Le syndrome des anticorps antiphospholipides (SAPL) est une maladie auto-immune qui touche principalement les jeunes femmes. Des protéines anormales appelées auto-anticorps antiphospholipides se forment dans le sang chez les personnes atteintes de SAPL. Cela entraîne une mauvaise circulation sanguine. Cela peut provoquer également la formation de caillots dangereux dans les artères et les veines, des problèmes de développement des fœtus et des fausses couches. Les personnes atteintes de cette condition peuvent être en bonne santé ou avoir une maladie sous-jacente, dont la plus courante est le lupus érythémateux disséminé (communément appelé lupus ou LED).

Qui est le plus concerné par le syndrome des anticorps antiphosphilipides ?

Le SAPL affecte cinq fois plus de femmes que d’hommes. Il est généralement diagnostiqué entre 30 et 40 ans. Jusqu’à 40 % des patients atteints de LED soient porteurs d’anticorps antiphospholipidiques. Pourtant, seulement la moitié d’entre eux souffrent de thrombose ou de fausse couche. Comme la plupart des maladies auto-immunes, le SAPL a une composante génétique.

Qu’est-ce que le syndrome des antiphospholipides ?

Le syndrome des anticorps antiphospholipides est une maladie auto-immune qui peut provoquer des fausses couches et la formation fréquente de caillots sanguins dans les artères et les veines. Les caillots sanguins sont causés par des protéines du sang appelées auto-anticorps antiphospholipides (ou APL) qui se forment contre les tissus de l’individu. Ces auto-anticorps affectent le processus normal de coagulation, ce qui entraîne une formation accrue de caillots ou une thrombose.

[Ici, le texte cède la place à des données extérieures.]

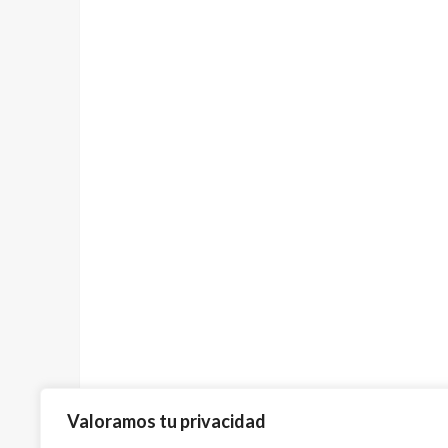
Valoramos tu privacidad
Previous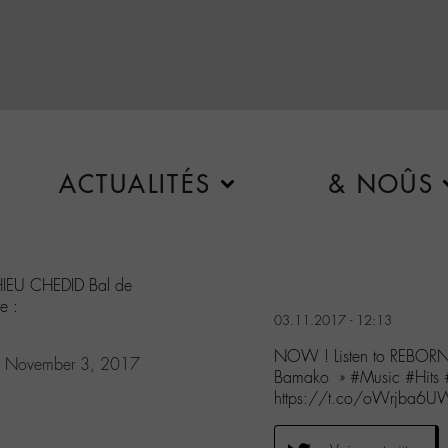
ACTUALITÉS
& NOÛS
IEU CHEDID Bal de
e :
03.11.2017 - 12:13
NOW ! Listen to REBOR
)
November 3, 2017
Bamako » #Music #Hits #T
https://t.co/oWrjba6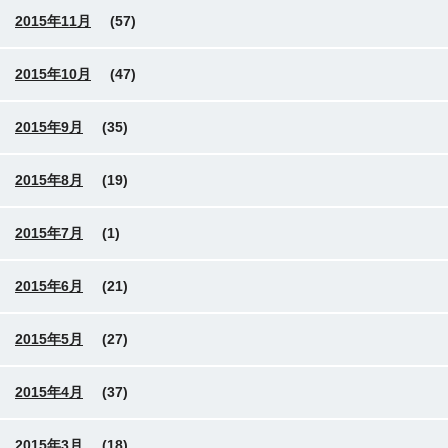
2015年11月
(57)
2015年10月
(47)
2015年9月
(35)
2015年8月
(19)
2015年7月
(1)
2015年6月
(21)
2015年5月
(27)
2015年4月
(37)
2015年3月
(18)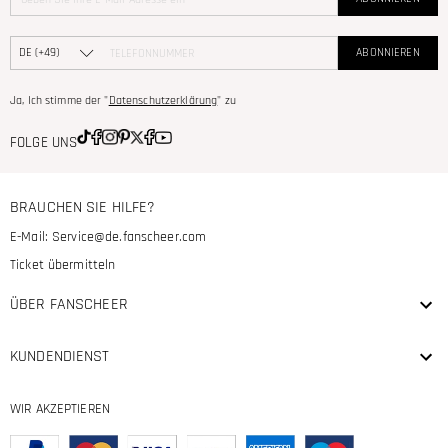
ABONNIEREN
Ja, Ich stimme der "
Datenschutzerklärung
" zu
FOLGE UNS
BRAUCHEN SIE HILFE?
E-Mail:
Service@de.fanscheer.com
Ticket übermitteln
ÜBER FANSCHEER
KUNDENDIENST
WIR AKZEPTIEREN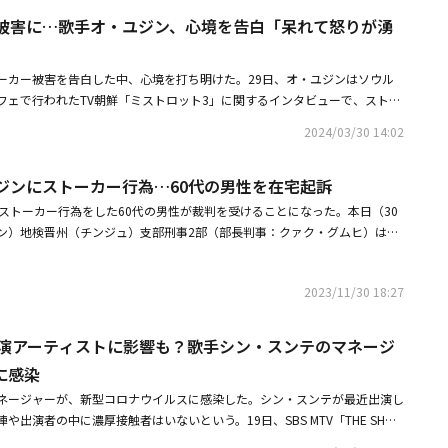
フン、イ・ソル、ソン・テジンらが出演した。・SUPER JUNIOR ソンミ
ー被害に…歌手オ・ユジン、心境を告白「呆れて怒りが湧
トを公開！日本語でコメント「会えて光栄でした」・【PHOTO】SUPER
パク・グン＆キム・ヒジェら「ザ・トロットショー」に出演
ーカー被害を告白した中、心境を打ち明けた。29日、オ・ユジンはソウル
フェで行われたTV朝鮮「ミストロット3」に関するインタビューで、ストー
女は14歳だった昨年、60代の男性A氏をストーキング処罰法違反、情報通信
2024/03/30 14:02
疑いで訴えた。A氏は自身がオ・ユジンの父親だと主張し、彼女の学校にや
母に電話をかけて会ってほしいと求めるなど、度を超えた迷惑行為を続けて
ジンにストーカー行為…60代の男性を在宅起訴
チャンウォン）地方裁判所で開かれた公判で検察は「犯行の回数が少なくな
齢も非常に若い」とし、男性に懲役1年を求刑した。オ・ユジンはインタビ
にストーカー行為をした60代の男性が裁判を受けることになった。本日（30
々と伝えた。彼女は「本当に呆れる出来事でした。コメントを確認して怒り
ン）地検晋州（チンジュ）支部刑事2部（部長判事：クァク・グムヒ）は、
あちゃんとお母さんも『この人は悪人だ。一体なぜ子供にこんなことができ
などの疑いでA氏を在宅起訴すると明かした。A氏は今年5月から最近まで、
ました。今は法的に対応中です」と説明した。続いて「以前は『どうしてこ
と主張し、彼女が通っている学校に会いに行ったり、祖母に数回電話をかけ
したが、最近は『こういうこともあり得る』と考え、少し気持ちが落ち着き
2023/11/30 18:27
また、インターネット上で「実親はどこにいるのか」など、50～60件の書
オ・ユジンは15歳という年齢が信じられない成熟した姿を見せた。強いメ
認された。検察は再犯の懸念があると判断し、警察から事件を引き継いで以
女は「生まれた時からこうでした。誰かが私に『あなたはなぜこのような行
くことができないようにする暫定措置の決定を下した。A氏は先月、SBS時事
」出演アーティストに影響も？歌手シン・スンテのマネージ
、『こうすることだってあり得るでしょう？』と思って乗り越えました。
」とのインタビューを通じて「手の形、歯牙まで似ている。骨の構造自体が
に感染
）あまり心に留めない方なんです。そのような性格が歌手として生活しなが
」と、オ・ユジンが自分の娘だと主張した。
ます。幼い頃から『言うべきことは全部言うクールな子だ』と言われてきま
ネージャーが、新型コロナウイルスに感染した。シン・スンテが最近出演し
する宣告公判は4月9日に行われる。・14歳の歌手オ・ユジン、60代のスト
作陣や出演者の中に濃厚接触者はいないという。19日、SBS MTV「THE SHO
・家族に電話も・14歳の歌手オ・ユジンにストーカー行為60代の男性に懲
の取材に対し「シン・スンテさんのマネージャーが新型コロナウイルスに感染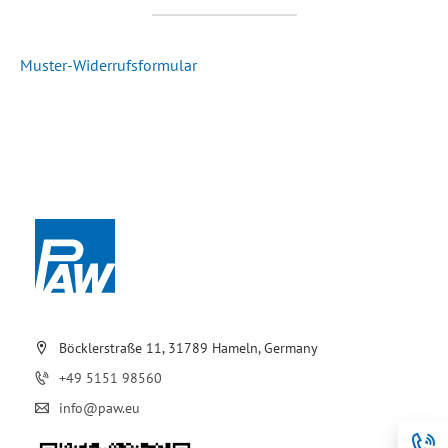
Muster-Widerrufsformular
Böcklerstraße 11, 31789 Hameln, Germany
+49 5151 98560
info@paw.eu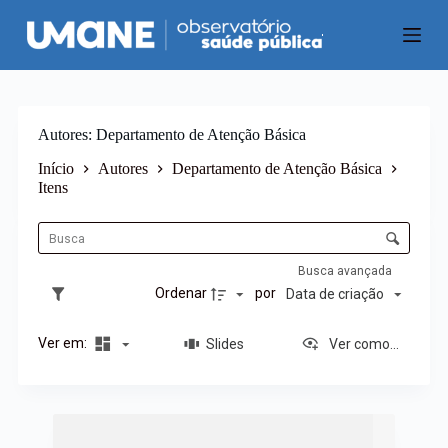
P
u
l
a
r
p
a
Autores
Departamento de Atenção Básica
r
a
Início
Autores
Departamento de Atenção Básica
o
Itens
c
L
o
i
C
n
s
o
t
t
e
n
Busca avançada
a
ú
t
Ordenar
por
Data de criação
d
d
r
e
o
o
i
Ver em:
Slides
Ver como...
l
t
e
e
d
n
e
R
s
o
e
r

Les dommages causés par la coagulation varient selon l’endroit où elle se produit. Par exemple, la formation répétée de petits caillots dans le cœur peut endommager ou épaissir les valves, avec le risque de libérer des caillots dans la circulation sanguine (ce qu’on appelle une embolie artérielle). Les auto-anticorps (aPL) peuvent également être associés à des crises cardiaques chez les jeunes sans aucun facteur de risque cardiaque.

La formation de caillots dans les artères du cœur peut entraîner des crises cardiaques. Tandis que la formation de caillots dans les artères cérébrales peut provoquer des accidents vasculaires cérébraux. Les caillots sanguins dérivés de l’aPL peuvent se former partout où le sang circule et affecter n’importe quel organe de l’organisme.

Quelles sont les causes du syndrome des anticorps antiphospholipides ?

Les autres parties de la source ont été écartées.